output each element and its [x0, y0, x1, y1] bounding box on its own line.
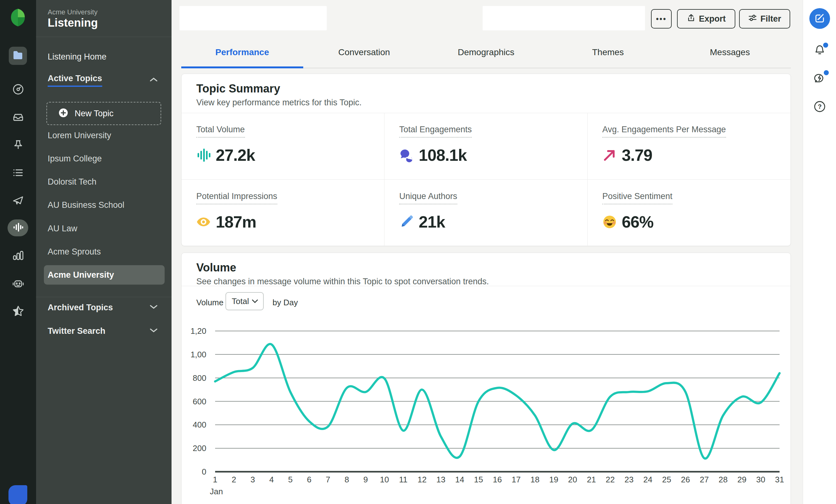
notification-badge-dot [823, 43, 828, 47]
metric-total-volume: Total Volume 27.2k [182, 113, 384, 180]
folder-icon [12, 49, 24, 62]
waveform-icon [196, 148, 211, 162]
trend-up-arrow-icon [602, 148, 617, 162]
metric-potential-impressions: Potential Impressions 187m [182, 180, 384, 246]
filter-sliders-icon [748, 14, 757, 24]
svg-text:9: 9 [363, 475, 368, 484]
svg-text:18: 18 [531, 475, 540, 484]
svg-text:29: 29 [738, 475, 747, 484]
svg-text:14: 14 [455, 475, 464, 484]
metric-label: Potential Impressions [196, 192, 277, 205]
topic-summary-card: Topic Summary View key performance metri… [181, 74, 791, 246]
lists-nav[interactable] [12, 166, 25, 179]
product-title: Listening [48, 16, 98, 30]
sidebar-section-archived-topics[interactable]: Archived Topics [36, 298, 172, 317]
svg-text:1,20: 1,20 [190, 326, 206, 336]
svg-text:26: 26 [681, 475, 690, 484]
metric-label: Avg. Engagements Per Message [602, 125, 726, 138]
user-avatar-leaf[interactable] [8, 485, 27, 504]
question-mark-icon: ? [813, 100, 826, 114]
topic-label: Dolorsit Tech [48, 177, 97, 187]
metric-label: Total Volume [196, 125, 245, 138]
compose-icon [814, 13, 825, 24]
org-name: Acme University [48, 8, 97, 16]
compose-button[interactable] [809, 8, 830, 29]
chevron-down-icon [149, 304, 158, 311]
volume-subtitle: See changes in message volume within thi… [196, 277, 489, 287]
export-icon [687, 14, 696, 24]
metric-value: 3.79 [622, 146, 652, 164]
reports-nav[interactable] [12, 249, 25, 262]
svg-text:12: 12 [418, 475, 427, 484]
svg-text:200: 200 [193, 444, 206, 453]
topic-summary-subtitle: View key performance metrics for this To… [196, 98, 362, 108]
smiley-icon [602, 215, 617, 229]
topic-item[interactable]: Lorem University [44, 126, 165, 145]
topic-item[interactable]: AU Law [44, 219, 165, 238]
listening-sidebar: Acme University Listening Listening Home… [36, 0, 172, 504]
active-topics-label: Active Topics [48, 74, 102, 87]
tab-demographics[interactable]: Demographics [425, 37, 547, 68]
topic-item[interactable]: Ipsum College [44, 149, 165, 168]
svg-text:24: 24 [644, 475, 652, 484]
volume-controls: Volume Total by Day [182, 286, 791, 320]
new-topic-label: New Topic [75, 109, 114, 118]
list-icon [12, 167, 24, 179]
sprout-logo[interactable] [10, 8, 25, 27]
tab-themes[interactable]: Themes [547, 37, 669, 68]
metric-label: Total Engagements [399, 125, 472, 138]
topic-item[interactable]: Acme Sprouts [44, 242, 165, 261]
filter-button[interactable]: Filter [739, 9, 790, 28]
tab-performance[interactable]: Performance [181, 37, 303, 68]
new-topic-button[interactable]: New Topic [46, 102, 161, 125]
pencil-icon [399, 215, 414, 229]
more-options-label: ••• [656, 15, 667, 23]
dropdown-selected-value: Total [232, 296, 249, 306]
metric-positive-sentiment: Positive Sentiment 66% [588, 180, 791, 246]
svg-text:28: 28 [719, 475, 728, 484]
metric-value: 27.2k [216, 146, 255, 164]
eye-icon [196, 215, 211, 229]
tab-conversation[interactable]: Conversation [303, 37, 425, 68]
topic-summary-header: Topic Summary View key performance metri… [182, 74, 791, 113]
topic-label: Acme University [48, 270, 114, 280]
metric-value: 187m [216, 213, 256, 231]
publishing-nav[interactable] [12, 194, 25, 207]
volume-header: Volume See changes in message volume wit… [182, 253, 791, 286]
chevron-down-icon [149, 328, 158, 334]
help-button[interactable]: ? [813, 101, 826, 114]
volume-control-label: Volume [196, 298, 224, 308]
folders-nav[interactable] [9, 47, 27, 65]
svg-text:1: 1 [213, 475, 217, 484]
sidebar-header: Acme University Listening [36, 0, 172, 37]
metric-value: 108.1k [419, 146, 467, 164]
topic-item-selected[interactable]: Acme University [44, 265, 165, 285]
topic-item[interactable]: Dolorsit Tech [44, 172, 165, 192]
listening-nav-active[interactable] [7, 219, 28, 236]
svg-text:1,00: 1,00 [190, 350, 206, 359]
favorites-nav[interactable] [12, 305, 25, 318]
svg-text:16: 16 [493, 475, 502, 484]
pinned-nav[interactable] [12, 138, 25, 151]
bot-nav[interactable] [12, 277, 25, 290]
tab-label: Performance [215, 47, 269, 57]
sidebar-item-listening-home[interactable]: Listening Home [36, 47, 172, 66]
inbox-nav[interactable] [12, 110, 25, 123]
metric-total-engagements: Total Engagements 108.1k [384, 113, 587, 180]
pin-icon [12, 138, 24, 151]
star-icon [12, 305, 24, 317]
svg-text:?: ? [818, 103, 821, 110]
svg-text:20: 20 [568, 475, 577, 484]
metric-avg-engagements-per-message: Avg. Engagements Per Message 3.79 [588, 113, 791, 180]
tab-label: Themes [592, 47, 624, 57]
more-options-button[interactable]: ••• [651, 9, 672, 28]
svg-text:800: 800 [193, 373, 206, 383]
dashboard-nav[interactable] [12, 83, 25, 96]
topic-item[interactable]: AU Business School [44, 195, 165, 215]
export-button[interactable]: Export [677, 9, 735, 28]
sidebar-section-active-topics[interactable]: Active Topics [36, 71, 172, 90]
topic-label: AU Law [48, 224, 77, 233]
sidebar-section-twitter-search[interactable]: Twitter Search [36, 321, 172, 341]
tab-messages[interactable]: Messages [669, 37, 791, 68]
volume-metric-dropdown[interactable]: Total [226, 292, 264, 310]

▶ [Goal of the exercise]
Output all the records, word for word, with no pictures in the copy.

▶ [Response]
output each element and its [x0, y0, x1, y1] bounding box on its own line.
notification-badge-dot [823, 43, 828, 47]
metric-total-volume: Total Volume 27.2k [182, 113, 384, 180]
folder-icon [12, 49, 24, 62]
waveform-icon [196, 148, 211, 162]
trend-up-arrow-icon [602, 148, 617, 162]
metric-potential-impressions: Potential Impressions 187m [182, 180, 384, 246]
filter-sliders-icon [748, 14, 757, 24]
svg-text:9: 9 [363, 475, 368, 484]
svg-text:18: 18 [531, 475, 540, 484]
svg-text:29: 29 [738, 475, 747, 484]
svg-text:14: 14 [455, 475, 464, 484]
metric-label: Potential Impressions [196, 192, 277, 205]
topic-summary-card: Topic Summary View key performance metri… [181, 74, 791, 246]
lists-nav[interactable] [12, 166, 25, 179]
product-title: Listening [48, 16, 98, 30]
sidebar-section-archived-topics[interactable]: Archived Topics [36, 298, 172, 317]
svg-text:1,20: 1,20 [190, 326, 206, 336]
svg-text:26: 26 [681, 475, 690, 484]
metric-label: Avg. Engagements Per Message [602, 125, 726, 138]
user-avatar-leaf[interactable] [8, 485, 27, 504]
question-mark-icon: ? [813, 100, 826, 114]
topic-label: Dolorsit Tech [48, 177, 97, 187]
metric-label: Total Volume [196, 125, 245, 138]
compose-icon [814, 13, 825, 24]
org-name: Acme University [48, 8, 97, 16]
compose-button[interactable] [809, 8, 830, 29]
chevron-down-icon [149, 304, 158, 311]
volume-subtitle: See changes in message volume within thi… [196, 277, 489, 287]
export-icon [687, 14, 696, 24]
metric-value: 3.79 [622, 146, 652, 164]
reports-nav[interactable] [12, 249, 25, 262]
svg-text:12: 12 [418, 475, 427, 484]
svg-text:200: 200 [193, 444, 206, 453]
topic-summary-subtitle: View key performance metrics for this To… [196, 98, 362, 108]
smiley-icon [602, 215, 617, 229]
topic-item[interactable]: Lorem University [44, 126, 165, 145]
topic-item[interactable]: AU Law [44, 219, 165, 238]
listening-sidebar: Acme University Listening Listening Home… [36, 0, 172, 504]
active-topics-label: Active Topics [48, 74, 102, 87]
tab-demographics[interactable]: Demographics [425, 37, 547, 68]
topic-item[interactable]: Ipsum College [44, 149, 165, 168]
svg-text:24: 24 [644, 475, 652, 484]
volume-controls: Volume Total by Day [182, 286, 791, 320]
new-topic-label: New Topic [75, 109, 114, 118]
list-icon [12, 167, 24, 179]
sprout-logo[interactable] [10, 8, 25, 27]
tab-themes[interactable]: Themes [547, 37, 669, 68]
metric-label: Total Engagements [399, 125, 472, 138]
topic-item[interactable]: Acme Sprouts [44, 242, 165, 261]
filter-button[interactable]: Filter [739, 9, 790, 28]
tab-performance[interactable]: Performance [181, 37, 303, 68]
new-topic-button[interactable]: New Topic [46, 102, 161, 125]
pencil-icon [399, 215, 414, 229]
more-options-label: ••• [656, 15, 667, 23]
dropdown-selected-value: Total [232, 296, 249, 306]
metric-positive-sentiment: Positive Sentiment 66% [588, 180, 791, 246]
svg-text:28: 28 [719, 475, 728, 484]
metric-value: 27.2k [216, 146, 255, 164]
eye-icon [196, 215, 211, 229]
tab-conversation[interactable]: Conversation [303, 37, 425, 68]
topic-summary-header: Topic Summary View key performance metri… [182, 74, 791, 113]
topic-label: Acme University [48, 270, 114, 280]
metric-value: 187m [216, 213, 256, 231]
publishing-nav[interactable] [12, 194, 25, 207]
volume-header: Volume See changes in message volume wit… [182, 253, 791, 286]
chevron-down-icon [149, 328, 158, 334]
help-button[interactable]: ? [813, 101, 826, 114]
volume-control-label: Volume [196, 298, 224, 308]
folders-nav[interactable] [9, 47, 27, 65]
svg-text:1: 1 [213, 475, 217, 484]
sidebar-header: Acme University Listening [36, 0, 172, 37]
metric-value: 108.1k [419, 146, 467, 164]
topic-item-selected[interactable]: Acme University [44, 265, 165, 285]
topic-item[interactable]: Dolorsit Tech [44, 172, 165, 192]
listening-nav-active[interactable] [7, 219, 28, 236]
svg-text:1,00: 1,00 [190, 350, 206, 359]
favorites-nav[interactable] [12, 305, 25, 318]
svg-text:16: 16 [493, 475, 502, 484]
pinned-nav[interactable] [12, 138, 25, 151]
bot-nav[interactable] [12, 277, 25, 290]
tab-label: Performance [215, 47, 269, 57]
sidebar-item-listening-home[interactable]: Listening Home [36, 47, 172, 66]
inbox-nav[interactable] [12, 110, 25, 123]
metric-total-engagements: Total Engagements 108.1k [384, 113, 587, 180]
pin-icon [12, 138, 24, 151]
star-icon [12, 305, 24, 317]
svg-text:?: ? [818, 103, 821, 110]
svg-text:20: 20 [568, 475, 577, 484]
metric-avg-engagements-per-message: Avg. Engagements Per Message 3.79 [588, 113, 791, 180]
tab-label: Themes [592, 47, 624, 57]
more-options-button[interactable]: ••• [651, 9, 672, 28]
svg-text:800: 800 [193, 373, 206, 383]
dashboard-nav[interactable] [12, 83, 25, 96]
topic-item[interactable]: AU Business School [44, 195, 165, 215]
export-button[interactable]: Export [677, 9, 735, 28]
sidebar-section-active-topics[interactable]: Active Topics [36, 71, 172, 90]
topic-label: AU Law [48, 224, 77, 233]
sidebar-section-twitter-search[interactable]: Twitter Search [36, 321, 172, 341]
tab-messages[interactable]: Messages [669, 37, 791, 68]
volume-metric-dropdown[interactable]: Total [226, 292, 264, 310]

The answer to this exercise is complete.